-- WORK REQUEST --
In the entries that follow, find the line containing "execução de obras de" and the line containing "Futter wintertauglicher Taschen", then retype exactly the lines from the first through the second, pictures excluded.

Data entries
········

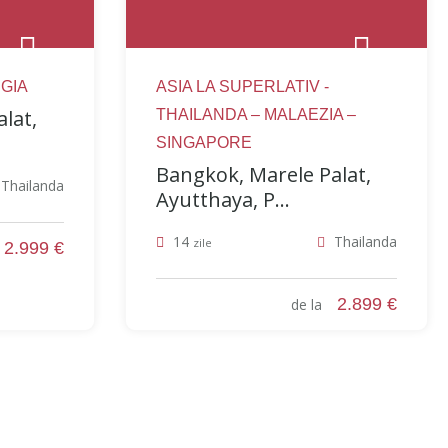
GIA
ASIA LA SUPERLATIV -
lat,
THAILANDA – MALAEZIA –
SINGAPORE
Bangkok, Marele Palat,
Thailanda
Ayutthaya, P...
14
Thailanda
zile
2.999 €
a
2.899 €
de la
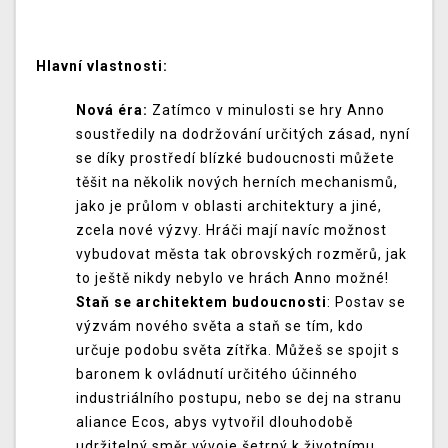
Hlavní vlastnosti:
Nová éra:
Zatímco v minulosti se hry Anno
soustředily na dodržování určitých zásad, nyní
se díky prostředí blízké budoucnosti můžete
těšit na několik nových herních mechanismů,
jako je průlom v oblasti architektury a jiné,
zcela nové výzvy. Hráči mají navíc možnost
vybudovat města tak obrovských rozměrů, jak
to ještě nikdy nebylo ve hrách Anno možné!
Staň se architektem budoucnosti
: Postav se
výzvám nového světa a staň se tím, kdo
určuje podobu světa zítřka. Můžeš se spojit s
baronem k ovládnutí určitého účinného
industriálního postupu, nebo se dej na stranu
aliance Ecos, abys vytvořil dlouhodobě
udržitelný směr vývoje šetrný k životnímu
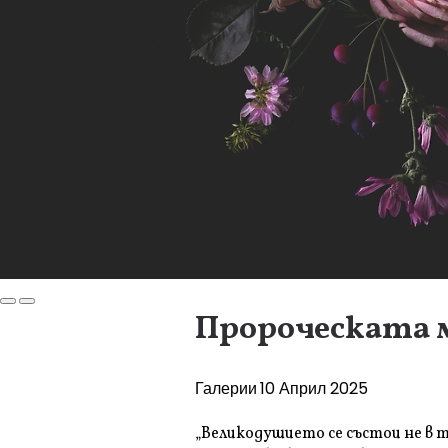
Пророческата 
Галерии
10 Април 2025
„Великодушието се състои не в т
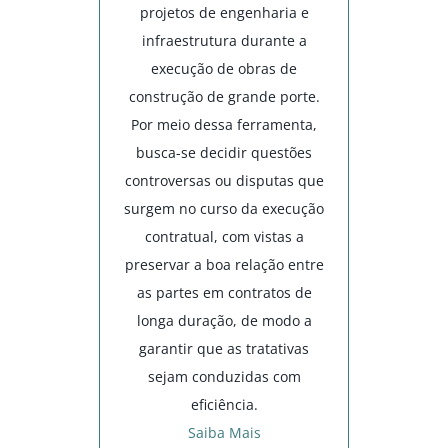
projetos de engenharia e
infraestrutura durante a
execução de obras de
construção de grande porte.
Por meio dessa ferramenta,
busca-se decidir questões
controversas ou disputas que
surgem no curso da execução
contratual, com vistas a
preservar a boa relação entre
as partes em contratos de
longa duração, de modo a
garantir que as tratativas
sejam conduzidas com
eficiência.
Saiba Mais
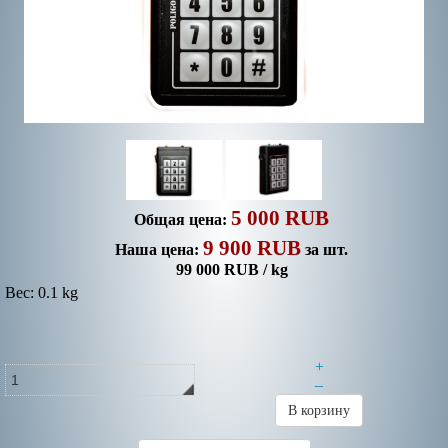
5 000 RUB
Общая цена:
9 900 RUB
Наша цена:
за шт.
99 000 RUB / kg
Вес: 0.1 kg
+
–
В корзину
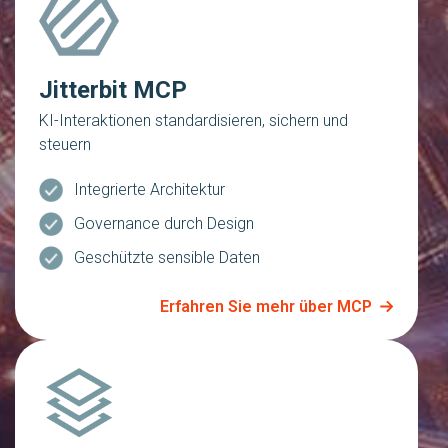
Jitterbit MCP
KI-Interaktionen standardisieren, sichern und
steuern
Integrierte Architektur
Governance durch Design
Geschützte sensible Daten
Erfahren Sie mehr über MCP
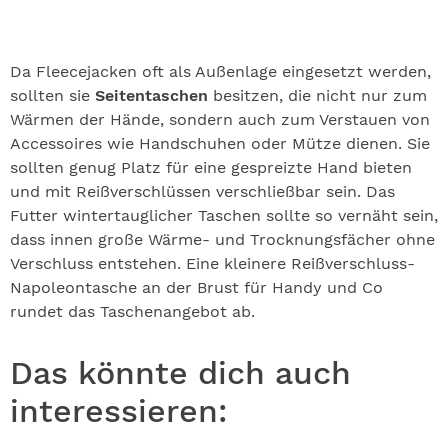
Da Fleecejacken oft als Außenlage eingesetzt werden,
sollten sie
Seitentaschen
besitzen, die nicht nur zum
Wärmen der Hände, sondern auch zum Verstauen von
Accessoires wie Handschuhen oder Mütze dienen. Sie
sollten genug Platz für eine gespreizte Hand bieten
und mit Reißverschlüssen verschließbar sein. Das
Futter wintertauglicher Taschen sollte so vernäht sein,
dass innen große Wärme- und Trocknungsfächer ohne
Verschluss entstehen. Eine kleinere Reißverschluss-
Napoleontasche an der Brust für Handy und Co
rundet das Taschenangebot ab.
Das könnte dich auch
interessieren:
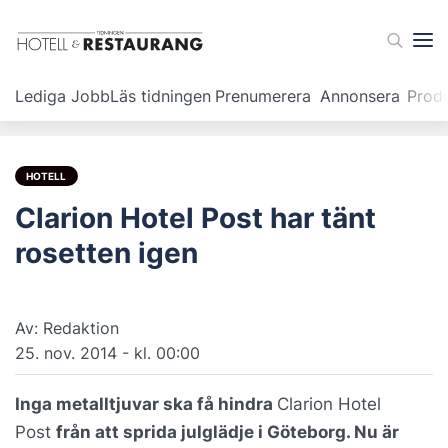
Lediga Jobb
Läs tidningen
Prenumerera
Annonsera
Prod
HOTELL
Clarion Hotel Post har tänt
rosetten igen
Av: Redaktion
25. nov. 2014 - kl. 00:00
Inga metalltjuvar ska få hindra
Clarion Hotel
Post
från att sprida julglädje i Göteborg. Nu är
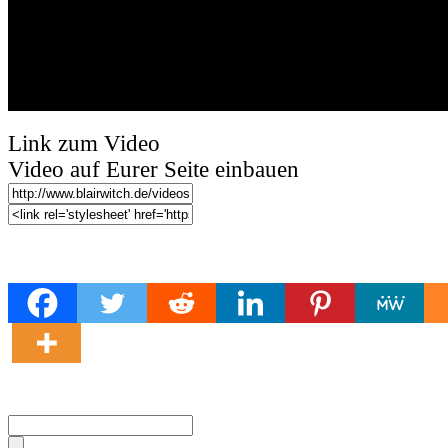
Link zum Video
Video auf Eurer Seite einbauen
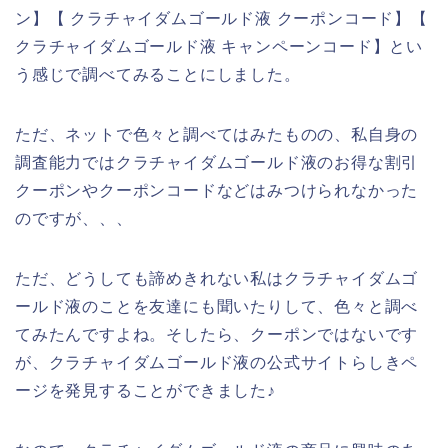
ン】【 クラチャイダムゴールド液 クーポンコード】【
クラチャイダムゴールド液 キャンペーンコード】とい
う感じで調べてみることにしました。
ただ、ネットで色々と調べてはみたものの、私自身の
調査能力ではクラチャイダムゴールド液のお得な割引
クーポンやクーポンコードなどはみつけられなかった
のですが、、、
ただ、どうしても諦めきれない私はクラチャイダムゴ
ールド液のことを友達にも聞いたりして、色々と調べ
てみたんですよね。そしたら、クーポンではないです
が、クラチャイダムゴールド液の公式サイトらしきペ
ージを発見することができました♪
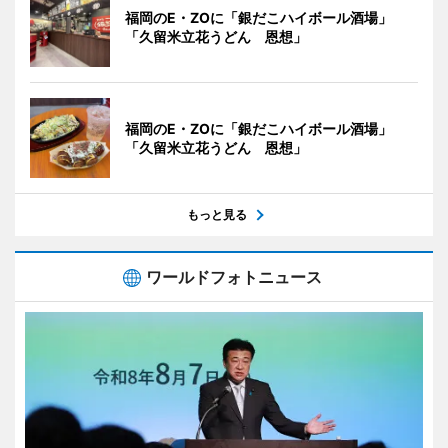
福岡のE・ZOに「銀だこハイボール酒場」
「久留米立花うどん 恩想」
福岡のE・ZOに「銀だこハイボール酒場」
「久留米立花うどん 恩想」
もっと見る
ワールドフォトニュース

········

-- ANSWER SECTION --
execução de obras de
construção de grande porte.
Por meio dessa ferramenta,
busca-se decidir questões
controversas ou disputas que
surgem no curso da execução
contratual, com vistas a
preservar a boa relação entre
as partes em contratos de
longa duração, de modo a
garantir que as tratativas
sejam conduzidas com
eficiência.
Saiba Mais
5 000 RUB
Общая цена:
9 900 RUB
Наша цена:
за шт.
99 000 RUB / kg
Вес: 0.1 kg
+
–
В корзину
Jitterbit MCP
KI-Interaktionen standardisieren, sichern und
steuern
Integrierte Architektur
Governance durch Design
Geschützte sensible Daten
Erfahren Sie mehr über MCP
Da Fleecejacken oft als Außenlage eingesetzt werden,
sollten sie
Seitentaschen
besitzen, die nicht nur zum
Wärmen der Hände, sondern auch zum Verstauen von
Accessoires wie Handschuhen oder Mütze dienen. Sie
sollten genug Platz für eine gespreizte Hand bieten
und mit Reißverschlüssen verschließbar sein. Das
Futter wintertauglicher Taschen sollte so vernäht sein,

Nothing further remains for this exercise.